┌────────

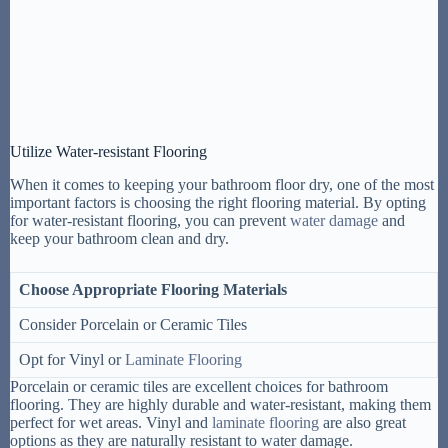
Utilize Water-resistant Flooring
When it comes to keeping your bathroom floor dry, one of the most
important factors is choosing the right flooring material. By opting
for water-resistant flooring, you can prevent
water damage
and
keep your bathroom clean and dry.
Choose Appropriate Flooring Materials
Consider Porcelain or Ceramic Tiles
Opt for Vinyl or
Laminate Flooring
Porcelain or ceramic tiles are excellent choices for bathroom
flooring. They are highly durable and water-resistant, making them
perfect for wet areas. Vinyl and
laminate flooring
are also great
options as they are naturally resistant to water damage.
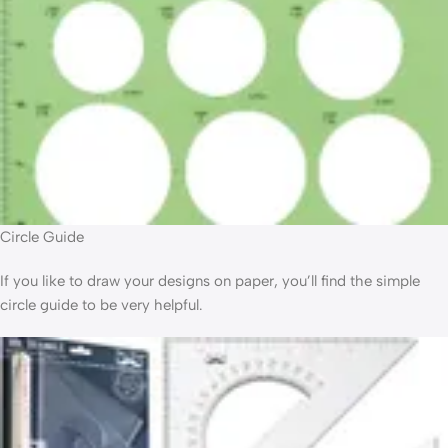
Circle Guide
If you like to draw your designs on paper, you’ll find the simple
circle guide to be very helpful.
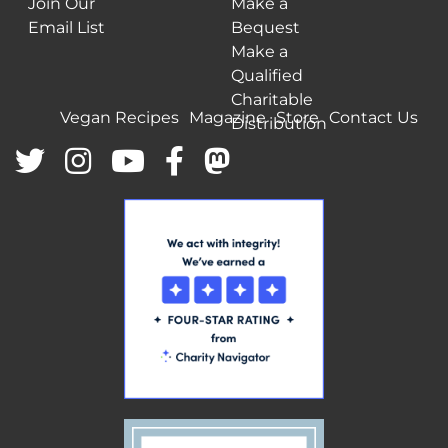
Join Our
Make a
Email List
Bequest
Make a
Qualified
Charitable
Vegan Recipes
Magazine
Store
Contact Us
Distribution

└────────

WHAT IS EXPECTED: A verbatim rendering of the listing above is required, without any of its pictures.

WRITTEN ANSWER:
Utilize Water-resistant Flooring
When it comes to keeping your bathroom floor dry, one of the most
important factors is choosing the right flooring material. By opting
for water-resistant flooring, you can prevent
water damage
and
keep your bathroom clean and dry.
Choose Appropriate Flooring Materials
Consider Porcelain or Ceramic Tiles
Opt for Vinyl or
Laminate Flooring
Porcelain or ceramic tiles are excellent choices for bathroom
flooring. They are highly durable and water-resistant, making them
perfect for wet areas. Vinyl and
laminate flooring
are also great
options as they are naturally resistant to water damage.
Circle Guide
If you like to draw your designs on paper, you’ll find the simple
circle guide to be very helpful.
Join Our
Make a
Email List
Bequest
Make a
Qualified
Charitable
Vegan Recipes
Magazine
Store
Contact Us
Distribution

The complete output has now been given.